Gärtners kritisches Pfingstsonntagsfrühstück: Alles gut
Es mag daran liegen, daß ich diese Zeilen, weil ich über Pfingsten müßiggehen will, vorfristig schreibe und noch nicht wieder genug passiert ist; oder daß ich meines ewigen Gemosers überdrüssig bin; oder schlicht daran, daß ich einen passenden Text für den schönen Kolumnentitel benötige.
Es gehe heute jedenfalls darum, wie gut doch alles sei; ja wie geradezu herrlich.
Der Fernseh-Wettermann Plöger z. B. kündigt Maitemperaturen von 33 Grad an und hält das nicht für ein Menetekel, sondern für „schönes Wetter“. In Koblenz waren es dann fast 35, der höchste Wert seit Beginn der Aufzeichnungen, und die Unwetter folgten prompt; und ich wohne Erdgeschoß und überlege bisweilen, ein Notfallköfferchen bereit zu halten, damit mir nicht irgendwann die mühsam erworbenen Anstreichungen im Adorno wegschwimmen; und denke mir weiters, daß es einem Fernseh-Wettermann, auch wenn ihm solche Sorgen fremd sein mögen, nicht schlecht zu Gesicht stünde, einfach mal zu sagen: Für die Jahreszeit zu warm.

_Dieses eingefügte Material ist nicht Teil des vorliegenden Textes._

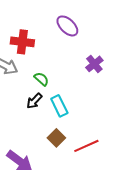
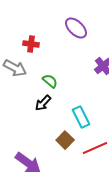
red cross: (22, 42) -> (31, 44), size x0.7
cyan rectangle: (59, 106) -> (81, 117), moved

Aber der Wettermann, der ist halt für die guten Nachrichten da, und darüber wollen wir uns ja heute freuen.
In der druckfrischen „Konkret“ zitiert Kollege Leo Fischer aus einem Programm der Frankfurter Goethe-Universität, die einen „starken Start ins Studium“ ermöglichen will, und zwar mit Kursen wie „Bausteine der Grammatik“, „Selbstorganisation und Zielmanagement“ oder „VORbereitungskurs Literaturwissenschaften“, den z.B. Josefine glücklich absolviert hat: „Mir hat es sehr gut gefallen, daß wir über verschiedene Autoren gesprochen haben, da ich mich bisher mit deutscher Literatur nicht so viel beschäftigt habe. Mir hat es auch gefallen, daß wir auf die Unterschiede zwischen Drama, Prosa und Lyrik eingegangen sind. Ich wußte natürlich, daß es welche gibt, aber die Frage ist dann: Welche? Jetzt weiß ich es.“ Und wir für unseren Teil wissen und haben unseren Gefallen daran, daß mit der Bildungsrepublik Großdeutschland, an deren Hochschulen „die Alphabetisierung noch einmal nachgeholt“ wird (Fischer), alles zum wirklich Allerbesten steht, ja geradezu massiv zum Besten steht, wie es heute morgen in meinem geliebten Morgenblatt wieder derart massiv zuging, daß sogar der arme Sellering (Krebs) keinen Ausweg mehr sah und mitteilte, er habe sich jetzt einer „massiven Therapie“ zu unterziehen.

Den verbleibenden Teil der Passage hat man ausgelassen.